Thursday, September 4, 2008

Chrome's First Security Hole Found

One of the Chrome features touted by Google was sandboxing and security. Poof, no problem, right? Unfortunately, because Google used an old version of Webkit to create its beta of Chrome, a bug that's already been patched by Apple in Safari 3.1.2 leaves Chrome vulnerable to "carpet bombing" attacks.

Yes, I know it's beta, but it's humorous because of Chrome's stance on security, plus it once again shows why you shouldn't use a beta product on your primary system.

Additionally, this was a well-known bug, so Google should have been aware of it; this really tarnishes Chrome's beta release (bad pun intended).
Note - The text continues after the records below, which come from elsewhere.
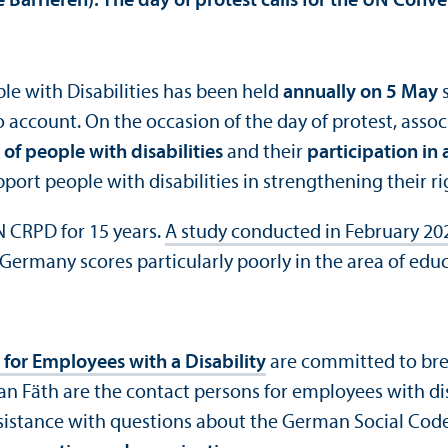
 Barrieren). The day of protest calls for the UN Conve
ple with Disabilities has been held
annually on 5 May
s
o account. On the occasion of the day of protest, asso
of people with disabilities
and their
participation in 
port people with disabilities in strengthening their ri
N CRPD for 15 years.
A study conducted in February 20
ermany scores particularly poorly in the area of educ
 for Employees with a Disability
are committed to bre
n Fäth are the contact persons for employees with dis
sistance with questions about the German Social Code 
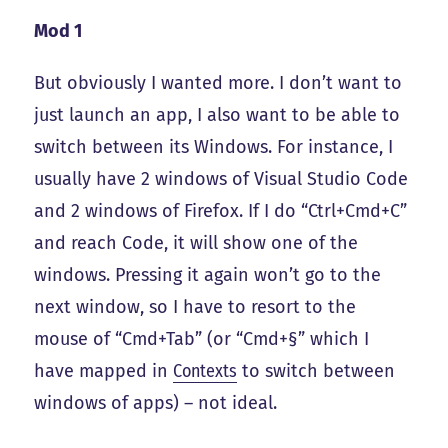
Mod 1
But obviously I wanted more. I don’t want to
just launch an app, I also want to be able to
switch between its Windows. For instance, I
usually have 2 windows of Visual Studio Code
and 2 windows of Firefox. If I do “Ctrl+Cmd+C”
and reach Code, it will show one of the
windows. Pressing it again won’t go to the
next window, so I have to resort to the
mouse of “Cmd+Tab” (or “Cmd+§” which I
have mapped in
Contexts
to switch between
windows of apps) – not ideal.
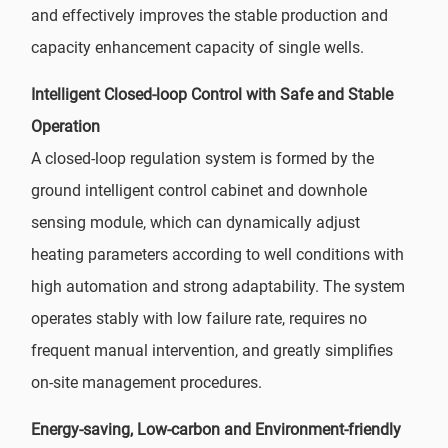
and effectively improves the stable production and
capacity enhancement capacity of single wells.
Intelligent Closed-loop Control with Safe and Stable
Operation
A closed-loop regulation system is formed by the
ground intelligent control cabinet and downhole
sensing module, which can dynamically adjust
heating parameters according to well conditions with
high automation and strong adaptability. The system
operates stably with low failure rate, requires no
frequent manual intervention, and greatly simplifies
on-site management procedures.
Energy-saving, Low-carbon and Environment-friendly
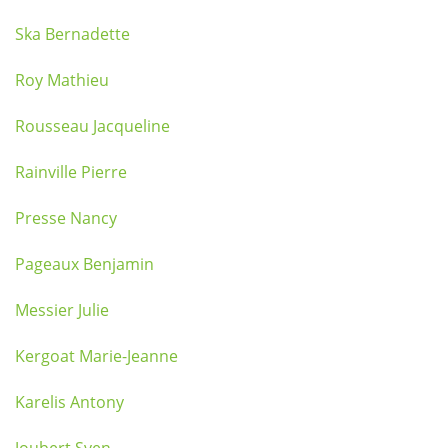
Ska Bernadette
Roy Mathieu
Rousseau Jacqueline
Rainville Pierre
Presse Nancy
Pageaux Benjamin
Messier Julie
Kergoat Marie-Jeanne
Karelis Antony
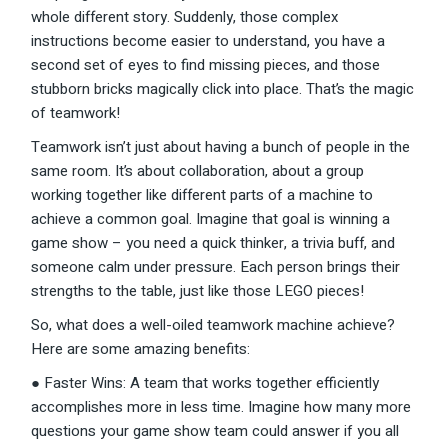
whole different story. Suddenly, those complex
instructions become easier to understand, you have a
second set of eyes to find missing pieces, and those
stubborn bricks magically click into place. That’s the magic
of teamwork!
Teamwork isn’t just about having a bunch of people in the
same room. It’s about collaboration, about a group
working together like different parts of a machine to
achieve a common goal. Imagine that goal is winning a
game show – you need a quick thinker, a trivia buff, and
someone calm under pressure. Each person brings their
strengths to the table, just like those LEGO pieces!
So, what does a well-oiled teamwork machine achieve?
Here are some amazing benefits:
● Faster Wins: A team that works together efficiently
accomplishes more in less time. Imagine how many more
questions your game show team could answer if you all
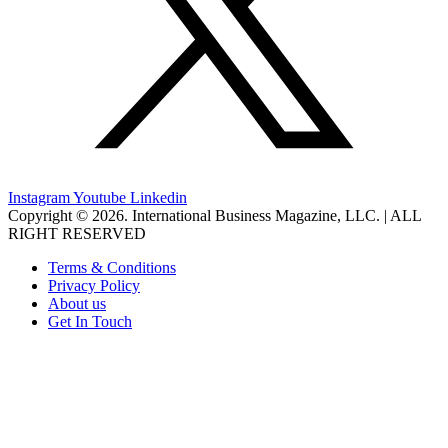
Instagram
Youtube
Linkedin
Copyright © 2026. International Business Magazine, LLC. | ALL
RIGHT RESERVED
Terms & Conditions
Privacy Policy
About us
Get In Touch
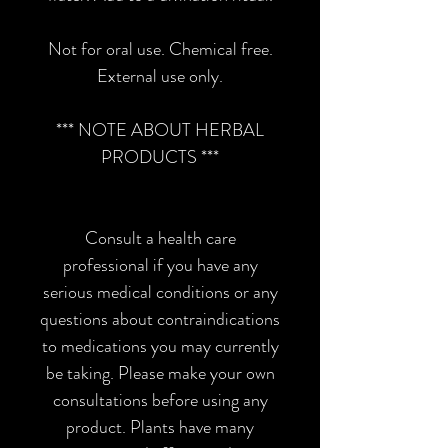
Not for oral use. Chemical free.
External use only.
*** NOTE ABOUT HERBAL
PRODUCTS ***
Consult a health care
professional if you have any
serious medical conditions or any
questions about contraindications
to medications you may currently
be taking. Please make your own
consultations before using any
product. Plants have many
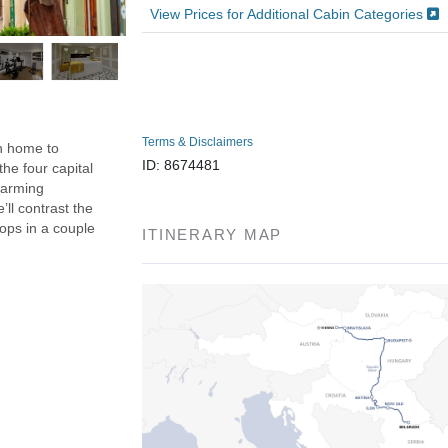
View Prices for Additional Cabin Categories
Terms & Disclaimers
n home to
ID: 8674481
the four capital
charming
’ll contrast the
tops in a couple
ITINERARY MAP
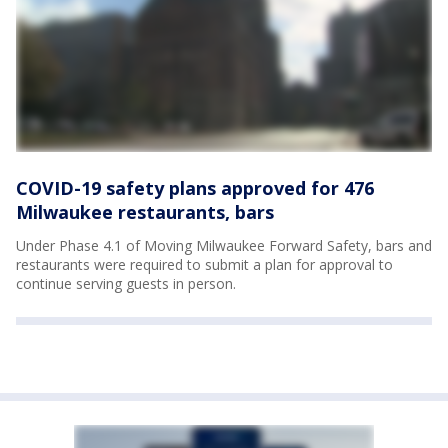
COVID-19 safety plans approved for 476
Milwaukee restaurants, bars
Under Phase 4.1 of Moving Milwaukee Forward Safety, bars and
restaurants were required to submit a plan for approval to
continue serving guests in person.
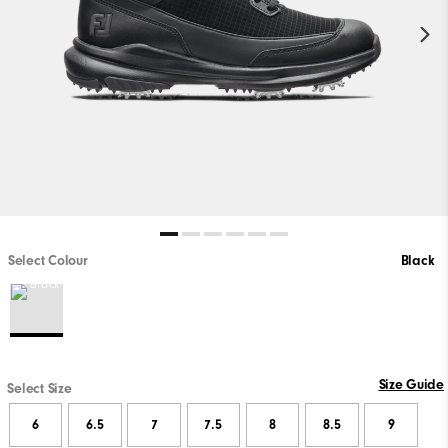
Select Colour
Black
Size Guide
Select Size
6
6.5
7
7.5
8
8.5
9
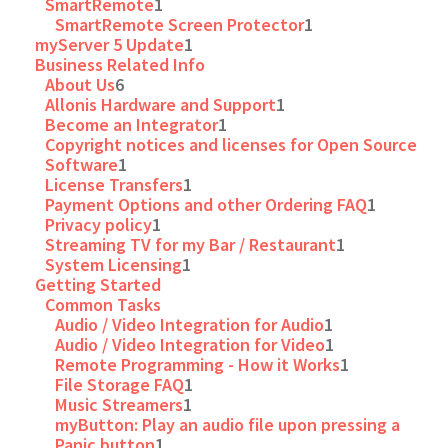
SmartRemote
1
SmartRemote Screen Protector
1
myServer 5 Update
1
Business Related Info
About Us
6
Allonis Hardware and Support
1
Become an Integrator
1
Copyright notices and licenses for Open Source
Software
1
License Transfers
1
Payment Options and other Ordering FAQ
1
Privacy policy
1
Streaming TV for my Bar / Restaurant
1
System Licensing
1
Getting Started
Common Tasks
Audio / Video Integration for Audio
1
Audio / Video Integration for Video
1
Remote Programming - How it Works
1
File Storage FAQ
1
Music Streamers
1
myButton: Play an audio file upon pressing a
Panic button
1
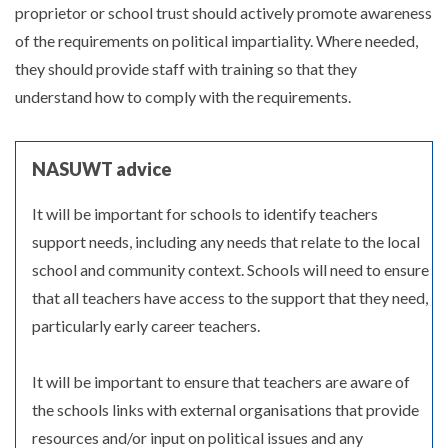
proprietor or school trust should actively promote awareness
of the requirements on political impartiality. Where needed,
they should provide staff with training so that they
understand how to comply with the requirements.
NASUWT advice
It will be important for schools to identify teachers
support needs, including any needs that relate to the local
school and community context. Schools will need to ensure
that all teachers have access to the support that they need,
particularly early career teachers.
It will be important to ensure that teachers are aware of
the schools links with external organisations that provide
resources and/or input on political issues and any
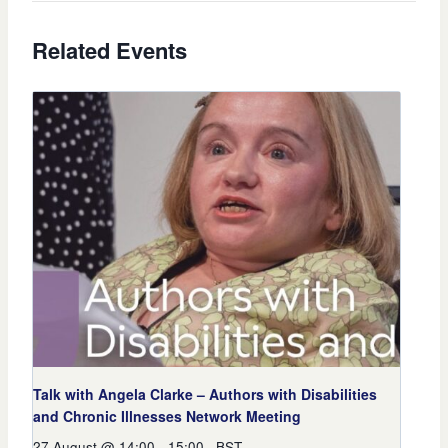
Related Events
Talk with Angela Clarke – Authors with Disabilities
and Chronic Illnesses Network Meeting
27 August @ 14:00
-
15:00
BST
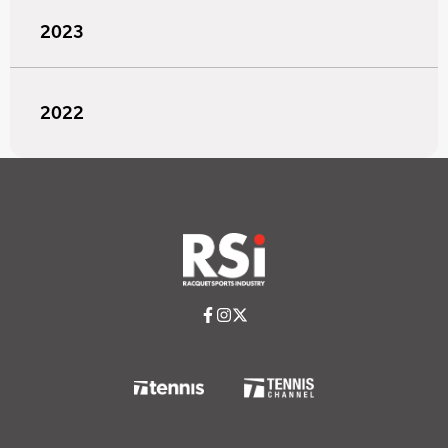
2023
2022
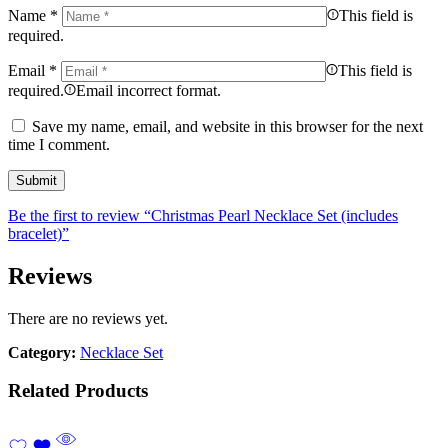
Name
*
This field is
required.
Email
*
This field is
required.
Email incorrect format.
Save my name, email, and website in this browser for the next
time I comment.
Be the first to review “Christmas Pearl Necklace Set (includes
bracelet)”
Reviews
There are no reviews yet.
Category:
Necklace Set
Related Products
Researcher Aviv Raff discovered the flaw just hours after Chrome's release; by combining the WebKit flaw and a Java bug discussed at this year’s Black Hat conference, users can be tricked users into launching executables directly from the browser.

The proof-of-concept (harmless) demo is here. Of course, it relies on social engineering (meaning human error: a human has to click the button) for the attack to launch, but we users are so gullible sometimes.

Check the Google Chrome About info or the user-agent and you can see that Chrome is actually using WebKit 525.13 (Safari 3.1), which is, as I said, outdated.